• **Task item**: Among the following entries, count the lines that contain "mais" and report only the result.

[Page-level text extractions]

━━━━━━━━━━━━━━━━━━━━

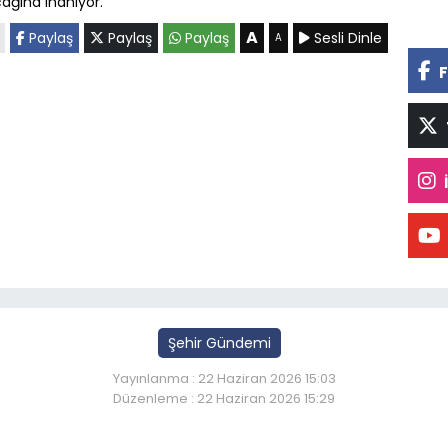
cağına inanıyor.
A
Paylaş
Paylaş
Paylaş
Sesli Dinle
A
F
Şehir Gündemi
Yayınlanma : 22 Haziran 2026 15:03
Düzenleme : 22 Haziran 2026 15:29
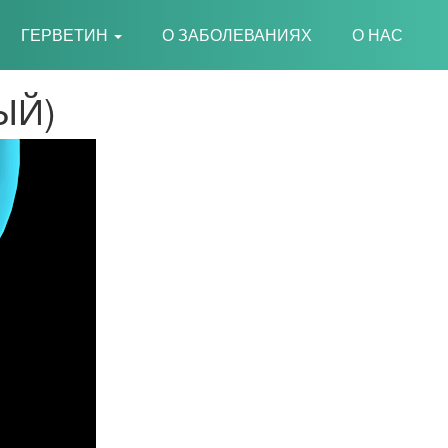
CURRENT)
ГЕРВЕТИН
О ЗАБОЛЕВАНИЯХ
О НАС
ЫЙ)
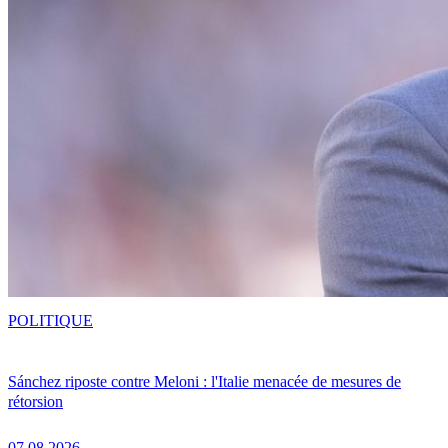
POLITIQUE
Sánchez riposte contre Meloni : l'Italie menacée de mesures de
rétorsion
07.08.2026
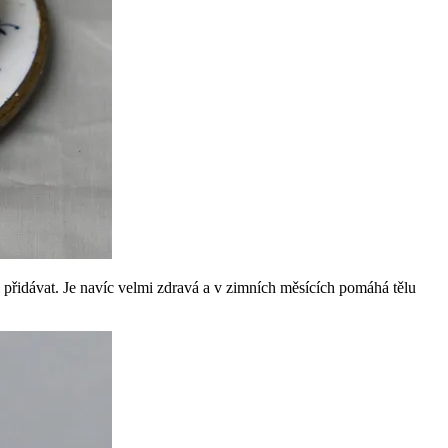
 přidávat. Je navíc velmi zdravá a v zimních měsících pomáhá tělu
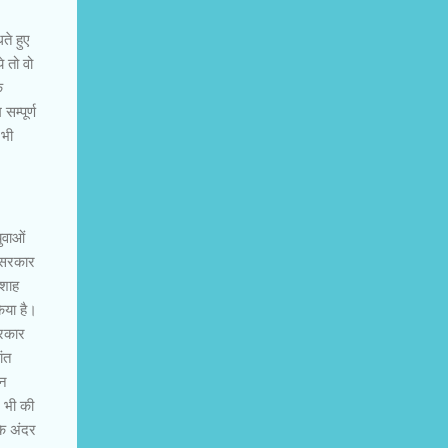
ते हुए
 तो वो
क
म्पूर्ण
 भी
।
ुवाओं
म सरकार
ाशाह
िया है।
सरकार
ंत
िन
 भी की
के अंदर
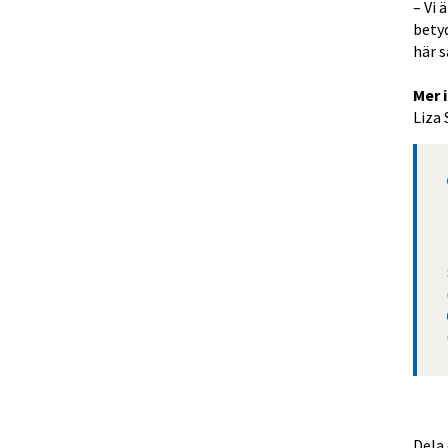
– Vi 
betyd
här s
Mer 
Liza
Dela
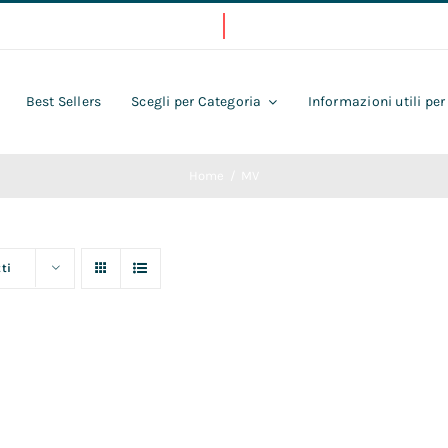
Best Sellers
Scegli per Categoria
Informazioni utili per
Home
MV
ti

━━━━━━━━━━━━━━━━━━━━

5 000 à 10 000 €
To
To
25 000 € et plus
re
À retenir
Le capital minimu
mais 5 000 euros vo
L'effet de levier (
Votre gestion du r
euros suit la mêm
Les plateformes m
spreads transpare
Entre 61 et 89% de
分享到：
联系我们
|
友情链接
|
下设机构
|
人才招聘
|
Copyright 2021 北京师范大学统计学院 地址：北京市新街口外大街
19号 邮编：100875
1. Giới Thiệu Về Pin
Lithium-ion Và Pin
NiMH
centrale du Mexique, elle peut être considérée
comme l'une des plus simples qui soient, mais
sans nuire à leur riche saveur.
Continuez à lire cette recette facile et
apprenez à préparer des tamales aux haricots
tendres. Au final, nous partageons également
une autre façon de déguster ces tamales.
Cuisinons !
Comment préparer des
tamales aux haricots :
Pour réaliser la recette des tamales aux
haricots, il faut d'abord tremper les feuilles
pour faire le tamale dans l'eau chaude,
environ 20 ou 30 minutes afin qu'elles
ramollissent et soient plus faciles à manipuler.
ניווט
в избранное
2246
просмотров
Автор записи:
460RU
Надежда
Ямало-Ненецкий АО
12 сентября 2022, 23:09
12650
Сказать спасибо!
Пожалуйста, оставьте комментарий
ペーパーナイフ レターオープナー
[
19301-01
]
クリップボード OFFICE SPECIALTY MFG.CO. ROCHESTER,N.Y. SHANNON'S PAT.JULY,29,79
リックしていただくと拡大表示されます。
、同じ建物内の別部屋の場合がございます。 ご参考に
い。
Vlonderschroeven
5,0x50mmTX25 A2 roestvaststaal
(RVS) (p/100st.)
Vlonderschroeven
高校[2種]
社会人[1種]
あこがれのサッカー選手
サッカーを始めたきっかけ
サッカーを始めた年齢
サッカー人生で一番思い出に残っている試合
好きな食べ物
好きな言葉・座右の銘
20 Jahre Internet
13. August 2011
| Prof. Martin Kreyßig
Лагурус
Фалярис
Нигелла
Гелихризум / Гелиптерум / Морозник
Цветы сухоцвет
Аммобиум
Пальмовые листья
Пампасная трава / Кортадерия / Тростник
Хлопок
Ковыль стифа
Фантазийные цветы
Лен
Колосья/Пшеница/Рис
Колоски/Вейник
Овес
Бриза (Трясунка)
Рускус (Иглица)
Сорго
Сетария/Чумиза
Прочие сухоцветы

━━━━━━━━━━━━━━━━━━━━

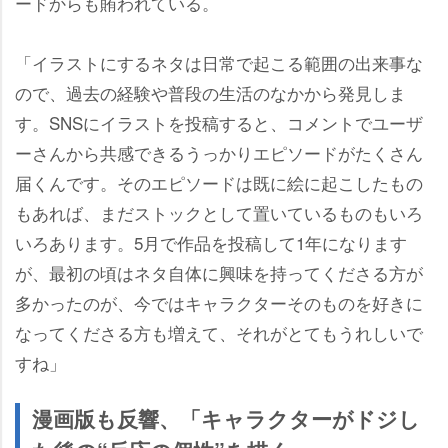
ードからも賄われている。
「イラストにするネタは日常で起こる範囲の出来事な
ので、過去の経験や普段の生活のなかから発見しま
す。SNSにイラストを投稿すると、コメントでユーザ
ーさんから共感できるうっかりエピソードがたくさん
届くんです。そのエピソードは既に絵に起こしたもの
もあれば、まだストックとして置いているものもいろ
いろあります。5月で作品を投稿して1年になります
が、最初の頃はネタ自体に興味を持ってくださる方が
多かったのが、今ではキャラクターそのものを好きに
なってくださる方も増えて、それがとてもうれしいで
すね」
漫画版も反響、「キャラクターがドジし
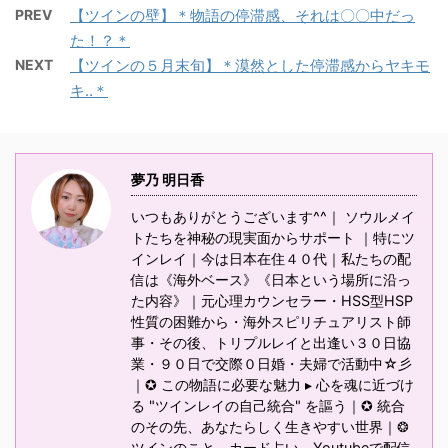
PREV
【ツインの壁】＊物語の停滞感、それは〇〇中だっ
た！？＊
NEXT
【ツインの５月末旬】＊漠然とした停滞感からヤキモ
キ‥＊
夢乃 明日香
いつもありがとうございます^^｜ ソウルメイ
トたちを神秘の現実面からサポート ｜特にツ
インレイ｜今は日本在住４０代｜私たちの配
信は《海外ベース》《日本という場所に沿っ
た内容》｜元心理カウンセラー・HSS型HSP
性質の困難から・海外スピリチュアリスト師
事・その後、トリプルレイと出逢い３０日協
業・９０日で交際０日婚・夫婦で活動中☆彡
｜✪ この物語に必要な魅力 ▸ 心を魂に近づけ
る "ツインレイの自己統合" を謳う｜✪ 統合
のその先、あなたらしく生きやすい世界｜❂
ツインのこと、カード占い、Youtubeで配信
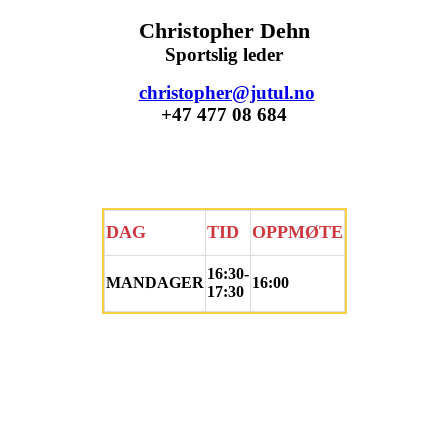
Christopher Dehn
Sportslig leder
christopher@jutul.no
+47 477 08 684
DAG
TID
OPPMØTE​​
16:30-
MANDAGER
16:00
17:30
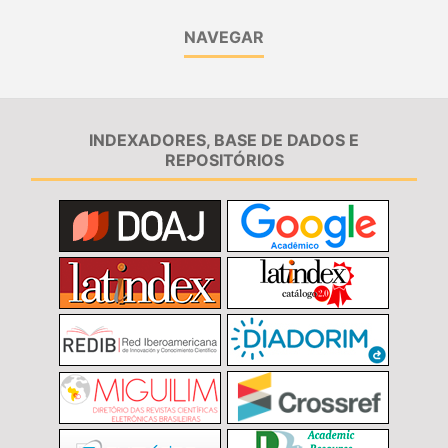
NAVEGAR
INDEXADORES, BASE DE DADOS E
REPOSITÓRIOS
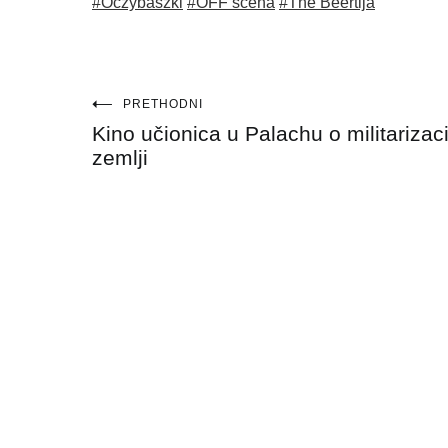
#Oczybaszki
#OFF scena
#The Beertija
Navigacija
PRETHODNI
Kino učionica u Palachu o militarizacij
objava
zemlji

━━━━━━━━━━━━━━━━━━━━

• **Answer section**: 2